O post em inglês fez tanto sucesso que resolvi traduzir para ficar acessível a todos.
Estou lendo o artigo “Democracy, foreign direct investment and natural resources” de Asiedu,E. & Lien, D. (2011). Clique aqui para ter acesso.
Dentre as várias coisas que chamaram minha atenção até então está o uso de três variáveis para democracia  (i.e. Freedom House, Polity IV e o International Country Risk Guide) para estimar suas equações e compará-las, avaliando assim seus resultados e aumentando a credibilidade dos mesmos.

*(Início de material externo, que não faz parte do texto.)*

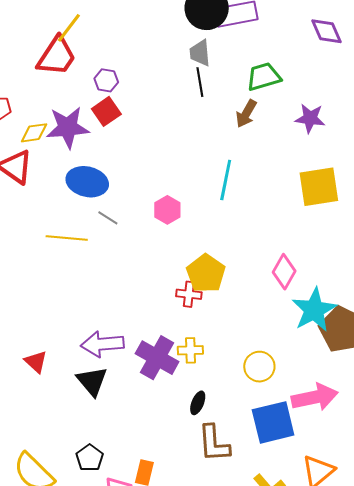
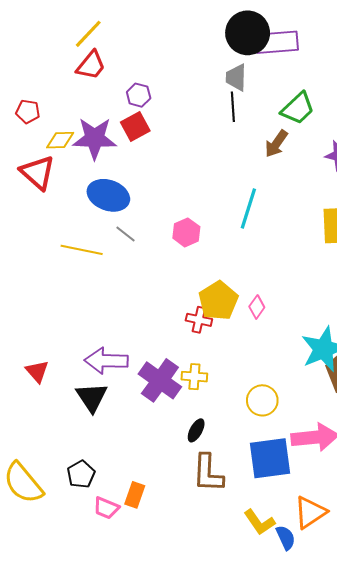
yellow line: (69, 28) -> (88, 34), moved
red trapezoid: (57, 56) -> (91, 65), size x0.7
green trapezoid: (264, 77) -> (298, 108), turned 147
pink diamond: (284, 272) -> (257, 307), moved, size x0.7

Economia está longe de ser uma ciência exata. De certa forma,  isso é o que mais me atrai.  Não é sobre cálculos e resultados.  Nós estudamos seres humanos, que são muito mais complexos que qualquer raiz quadrada de número negativo. Colocar o comportamento humano em números é mais uma arte que uma ciência.  Por que continuamos tentando?  Porque números nos ajudam a entender padrões e tendências. Uma vez que somos capazes de identificar como seres humanos tendem a se comportar diante de certa situação,  podemos canalizar incentivos em prol de um objetivo, colocando a sociedade em um caminho mais próspero.  É menos sobre acertar uma previsão e mais sobre mover em direção à compreensão da natureza humana, comportamento e métodos de decisão.
Conseguimos definir democracia? Eu aprendi no sexto período de economia que democracia é a soberania da vontade popular. Fácil e bonito de colocar no papel, mas como podemos medir a grandeza da democracia em um país?  Acima disso, como é possível comparar o nível de soberania da vontade popular em culturas diferentes, valores diferentes e determinar se a soberania da vontade popular é maior ou menor entre as nações?  É uma tarefa praticamente impossível,  e eu fico grata que há pessoas, economistas pensando sobre isso e tentando arrumar variáveis que estão longe da perfeição,  mas que irão de alguma forma nos ajudar a entender o impacto da democracia em nossa economia, nossa sociedade, nossas vidas.